Mocking and Testing 3rd-party APIs with Sandboxes

Testing against 3rd-party APIs is a huge challenge. You have limited control over the API’s behavior, making it difficult to reproduce specific scenarios, edge cases, or errors; You can’t test extensively without hitting rate limits and incurring additional costs; you’re dependent on the providers availability and performance so are limited on what you can achieve; and there are real security concerns with exposing your internal test environments to work with external APIs.

The answer to these problems is API mocking. But mocking APIs presents its own challenges. Now you have to find a set up that will work to mock all your 3rd-party providers with all their complexities and variabilities, and maintain these over time.

However, as we’ll explore later, mocking alone has significant limitations that often lead teams to seek hybrid approaches combining mocked and real environment testing.

To help you, there are a number of mocking frameworks available. Here we want to go through some examples of these frameworks with a real-life situation we’ve seen recently–the need to mock Fiserv endpoints in fintech. We’ll look at how you might choose the right framework for your use case, and how sandboxes can help you switch seamlessly between mocked and real APIs for testing.

Mocking third-party APIs

You’re a fintech using the Fiserv API. You have a lot of functionality to build out around your API calls, so a lot of testing is required. But your staging and testing clusters are behind a VPN which the Fiserv API isn’t expecting. Exposing these environments to the web is a security concern. So you need to mock the API.

The Fiserv API is well-documented, so building out the correct functionality is achievable. Choosing which mocking framework to build upon will require some thought. You are looking for:

1. Flexibility and extensibility: The framework should be capable of mocking various API types such as REST, GraphQL, SOAP (Fiserv uses SOAP), and handling complex data structures or authentication mechanisms. It should also be extensible, allowing you to customize and add functionality as needed.
2. Language and ecosystem compatibility: The framework needs to be compatible with your application’s programming language and ecosystem. This can help ensure seamless integration and better support from the community and tooling.
3. Performance simulation: A robust mocking framework should allow you to simulate the performance characteristics of real APIs, such as latency, rate limiting, and error conditions. This helps ensure more accurate and realistic testing.
4. Maintainability: The framework should make it easy to manage and organize mocks as the number of APIs and mocked services grows. This may include features like versioning, grouping, or a centralized repository for storing and sharing mocks.
5. Dynamic behavior: A good mocking framework should support dynamic responses based on input parameters, allowing you to simulate different scenarios and test conditions easily.
6. Integration with existing tools: The framework should integrate well with your existing development, testing, and CI/CD tools, ensuring a smooth workflow and reducing friction for your team.

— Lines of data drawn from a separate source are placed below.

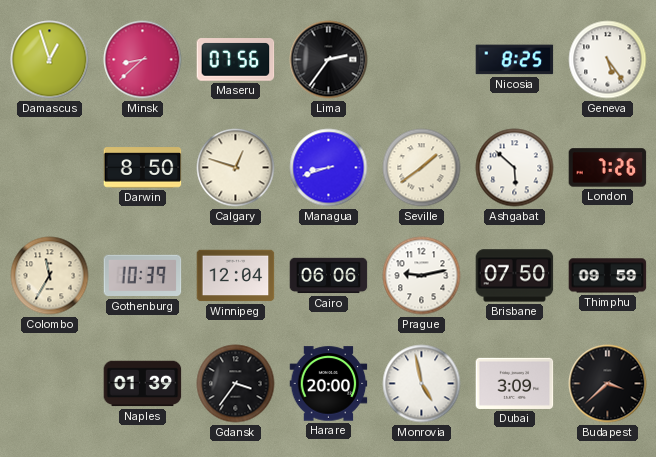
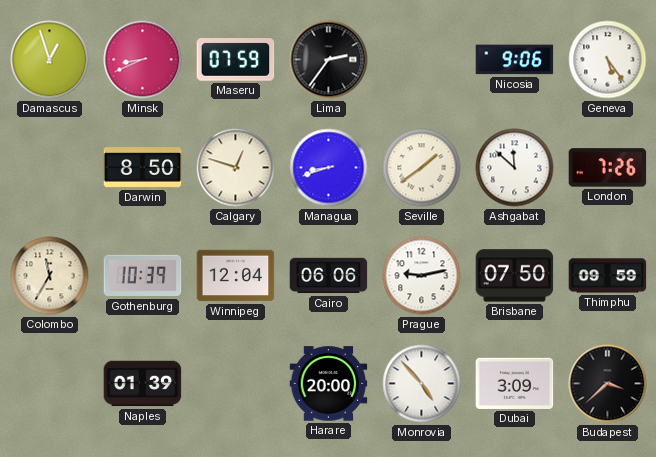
Minsk: 8:38 -> 8:41
Maseru: 07:56 -> 07:59
Nicosia: 8:25 -> 9:06
Ashgabat: 5:52 -> 11:52
Gdansk: 3:36 -> none
Monrovia: 4:58 -> 4:53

These attributes aren’t just important for the Fiserv API mocking, they are important for future API testing. You are looking to mock the Fiserv API now, but you’ll need a framework that will serve as the basis for all your mocks going forward.

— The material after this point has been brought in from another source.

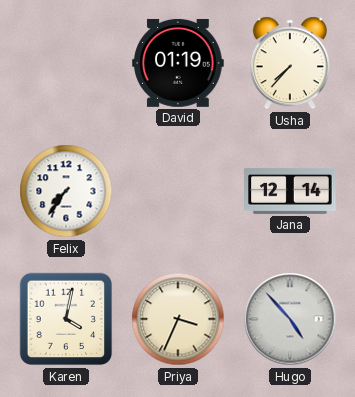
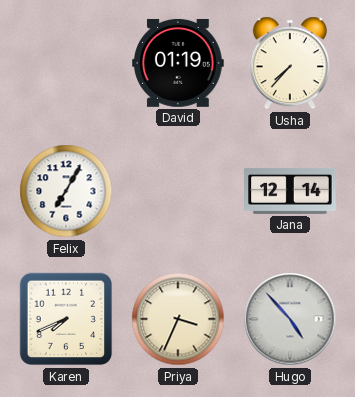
Felix: 7:36 -> 7:05
Karen: 4:02 -> 7:41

Let’s look at how four of the main mocking libraries available–Mockserver, Wiremock, Mockoon, and Mountebank–stack up.

MockServer

MockServer is a powerful mocking library that provides an extensive set of features that facilitate testing applications by isolating external dependencies and simulating various scenarios. It’s a Java-based framework, but, as it exposes a REST API, you can use it as a standalone server with any language. If you are within the Java ecosystem though, you can embed it in your application, or use a JUnit rule.

It supports:

• Request matching, including path, query parameters, headers, and cookies. It also supports regex and JSON matching for more complex scenarios.
• Creating dynamic responses based on the incoming request. This is useful when you need to return context-specific data or simulate various scenarios based on the request’s content.
• Response templating using the Handlebars templating engine, allowing you to create more dynamic and customizable responses with ease.
• Delays and timeouts in the responses, simulating real-world scenarios such as slow or unresponsive services.

In all it does have a good degree of flexibility, but is better-suited for larger and more complex projects.

To use MockServer, first include the MockServer dependencies in your project. For Maven, add the following to your pom.xml:

   ...            org.mock-server        mockserver-netty        5.11.2        test        ... ''

For Gradle, add this to your build.gradle:

 `dependencies {     ...     testImplementation 'org.mock-server:mockserver-netty:5.14.0'     ...  }`

Start a MockServer instance in your test setup. If you’re using JUnit, you can use the MockServerRule:

`import org.junit.Rule;  import org.mockserver.client.MockServerClient;  import org.mockserver.junit.MockServerRule; ​  public class FiservApiTest {     @Rule     public MockServerRule mockServerRule = new MockServerRule(this); ​     private MockServerClient mockServerClient; ​  }`

Now, create stubs for the Fiserv API endpoints you want to mock. In this example, we’ll stub a simple API call to get customer details.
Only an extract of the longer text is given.